A Prefeitura de Londrina apresentou nesta segunda-feira (31), em audiência pública, os detalhes da proposta da LOA (Lei Orçamentária Anual) de 2027, que será discutida pela CML (Câmara Municipal de Londrina) nos próximos meses e estabelece a previsão de arrecadação e de despesas do município para o próximo ano. A estimativa é que o orçamento cresça 4%, dos R$ 3,825 bilhões previstos na LOA de 2026 para R$ 3,981 bilhões em 2027.

A proposta prevê aumento dos recursos destinados a áreas consideradas estratégicas pelo município.

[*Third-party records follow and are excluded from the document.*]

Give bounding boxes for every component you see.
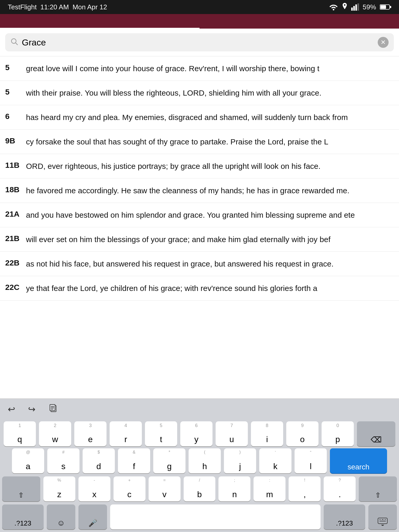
clear-icon: ✕ — [381, 39, 386, 46]
battery-label: 59% — [363, 3, 376, 11]
key-period[interactable]: ? . — [324, 476, 356, 501]
key-m[interactable]: : m — [254, 476, 285, 501]
space-key[interactable] — [110, 504, 321, 529]
paste-button[interactable] — [46, 401, 60, 417]
testflight-label: TestFlight — [8, 3, 37, 11]
result-number: 5 — [5, 63, 26, 72]
key-v[interactable]: = v — [149, 476, 181, 501]
result-number: 21A — [5, 209, 26, 218]
table-row[interactable]: 22B as not hid his face, but answered hi… — [0, 252, 399, 276]
top-tab-bar — [0, 14, 399, 29]
emoji-key[interactable]: ☺ — [47, 504, 75, 529]
location-icon — [342, 3, 348, 11]
search-bar-container: ✕ — [0, 29, 399, 56]
svg-rect-6 — [390, 6, 391, 8]
keyboard-number-row: 1 q 2 w 3 e 4 r 5 t 6 y — [0, 421, 399, 446]
table-row[interactable]: 6 has heard my cry and plea. My enemies,… — [0, 105, 399, 130]
svg-rect-0 — [351, 8, 353, 11]
wifi-icon — [329, 4, 338, 10]
key-f[interactable]: & f — [118, 448, 150, 473]
result-number: 5 — [5, 87, 26, 96]
search-bar: ✕ — [5, 33, 394, 51]
signal-icon — [351, 3, 359, 11]
key-s[interactable]: # s — [47, 448, 79, 473]
result-number: 21B — [5, 234, 26, 243]
search-icon — [10, 37, 18, 48]
key-u[interactable]: 7 u — [216, 421, 248, 446]
shift-key[interactable]: ⇧ — [2, 476, 40, 501]
undo-button[interactable]: ↩ — [5, 401, 18, 417]
tab-2[interactable] — [200, 14, 399, 29]
content-area: ✕ 5 great love will I come into your hou… — [0, 29, 399, 532]
result-text: ORD, ever righteous, his justice portray… — [26, 160, 394, 172]
key-l[interactable]: " l — [295, 448, 327, 473]
result-number: 11B — [5, 160, 26, 170]
result-number: 6 — [5, 111, 26, 121]
table-row[interactable]: 9B cy forsake the soul that has sought o… — [0, 130, 399, 154]
table-row[interactable]: 22C ye that fear the Lord, ye children o… — [0, 276, 399, 301]
key-r[interactable]: 4 r — [110, 421, 142, 446]
shift-right-key[interactable]: ⇧ — [359, 476, 397, 501]
numbers-key[interactable]: .?123 — [2, 504, 44, 529]
keyboard-bottom-row: .?123 ☺ 🎤 .?123 — [0, 504, 399, 529]
keyboard: 1 q 2 w 3 e 4 r 5 t 6 y — [0, 419, 399, 532]
battery-icon — [380, 4, 391, 10]
result-number: 22B — [5, 258, 26, 267]
keyboard-row-3: ⇧ % z - x + c = v / b ; — [0, 476, 399, 501]
result-text: will ever set on him the blessings of yo… — [26, 234, 394, 245]
key-i[interactable]: 8 i — [251, 421, 283, 446]
key-k[interactable]: ' k — [259, 448, 291, 473]
svg-rect-5 — [380, 5, 386, 9]
key-a[interactable]: @ a — [12, 448, 44, 473]
tab-1[interactable] — [0, 14, 200, 29]
table-row[interactable]: 21A and you have bestowed on him splendo… — [0, 203, 399, 227]
table-row[interactable]: 21B will ever set on him the blessings o… — [0, 227, 399, 252]
result-text: ye that fear the Lord, ye children of hi… — [26, 282, 394, 294]
key-j[interactable]: ) j — [224, 448, 256, 473]
svg-point-7 — [11, 39, 16, 43]
result-text: has heard my cry and plea. My enemies, d… — [26, 111, 394, 123]
table-row[interactable]: 18B he favored me accordingly. He saw th… — [0, 178, 399, 203]
mic-key[interactable]: 🎤 — [78, 504, 107, 529]
clear-button[interactable]: ✕ — [378, 37, 389, 48]
date-label: Mon Apr 12 — [72, 3, 107, 11]
result-text: he favored me accordingly. He saw the cl… — [26, 185, 394, 196]
table-row[interactable]: 5 with their praise. You will bless the … — [0, 81, 399, 105]
backspace-key[interactable]: ⌫ — [357, 421, 395, 446]
keyboard-row-2: @ a # s $ d & f * g ( h — [0, 448, 399, 473]
results-list: 5 great love will I come into your house… — [0, 56, 399, 398]
key-n[interactable]: ; n — [218, 476, 250, 501]
search-key[interactable]: search — [330, 448, 387, 473]
redo-button[interactable]: ↪ — [25, 401, 38, 417]
key-q[interactable]: 1 q — [4, 421, 36, 446]
key-w[interactable]: 2 w — [39, 421, 71, 446]
svg-line-8 — [16, 43, 18, 45]
key-c[interactable]: + c — [114, 476, 145, 501]
table-row[interactable]: 5 great love will I come into your house… — [0, 56, 399, 81]
hide-keyboard-key[interactable] — [368, 504, 397, 529]
result-text: with their praise. You will bless the ri… — [26, 87, 394, 99]
result-text: great love will I come into your house o… — [26, 63, 394, 74]
result-number: 22C — [5, 282, 26, 292]
status-right: 59% — [329, 3, 391, 11]
key-g[interactable]: * g — [153, 448, 185, 473]
key-x[interactable]: - x — [78, 476, 110, 501]
svg-rect-2 — [355, 4, 357, 11]
key-comma[interactable]: ! , — [289, 476, 321, 501]
status-left: TestFlight 11:20 AM Mon Apr 12 — [8, 3, 107, 11]
table-row[interactable]: 11B ORD, ever righteous, his justice por… — [0, 154, 399, 178]
numbers-right-key[interactable]: .?123 — [324, 504, 365, 529]
search-input[interactable] — [22, 37, 374, 48]
key-b[interactable]: / b — [184, 476, 216, 501]
key-t[interactable]: 5 t — [145, 421, 177, 446]
key-e[interactable]: 3 e — [74, 421, 107, 446]
key-p[interactable]: 0 p — [322, 421, 354, 446]
key-h[interactable]: ( h — [189, 448, 221, 473]
key-d[interactable]: $ d — [83, 448, 115, 473]
keyboard-toolbar: ↩ ↪ — [0, 398, 399, 419]
time-label: 11:20 AM — [40, 3, 69, 11]
key-o[interactable]: 9 o — [286, 421, 318, 446]
svg-rect-1 — [353, 6, 355, 11]
key-z[interactable]: % z — [43, 476, 75, 501]
key-y[interactable]: 6 y — [180, 421, 212, 446]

É o caso da Educação, cujo orçamento deve saltar de R$ 1,020 bilhão para R$ 1,111 bilhão, alta de quase 9%. Na Saúde, o acréscimo previsto é de pouco mais de R$ 23 milhões, passando de R$ 1,203 bilhão para R$ 1,226 bilhão, crescimento de 1,9%.

Entre as maiores altas percentuais estão justamente áreas que geraram discussão durante a elaboração da LOA de 2026, como Assistência Social, Cultura e Esporte. No caso da Secretaria Municipal de Cultura, a previsão é de um acréscimo de quase 20%, de R$ 17,677 milhões para R$ 21,140 milhões.

A FEL (Fundação de Esportes de Londrina) deve ter à disposição R$ 20,750 milhões, ante R$ 18,010 milhões previstos na LOA de 2026, uma alta de pouco mais de 15%. O aumento será semelhante na Secretaria Municipal de Defesa Social, responsável pela GM (Guarda Municipal), cujo orçamento deve passar de R$ 64,923 milhões para R$ 74,336 milhões, crescimento de 14,5%.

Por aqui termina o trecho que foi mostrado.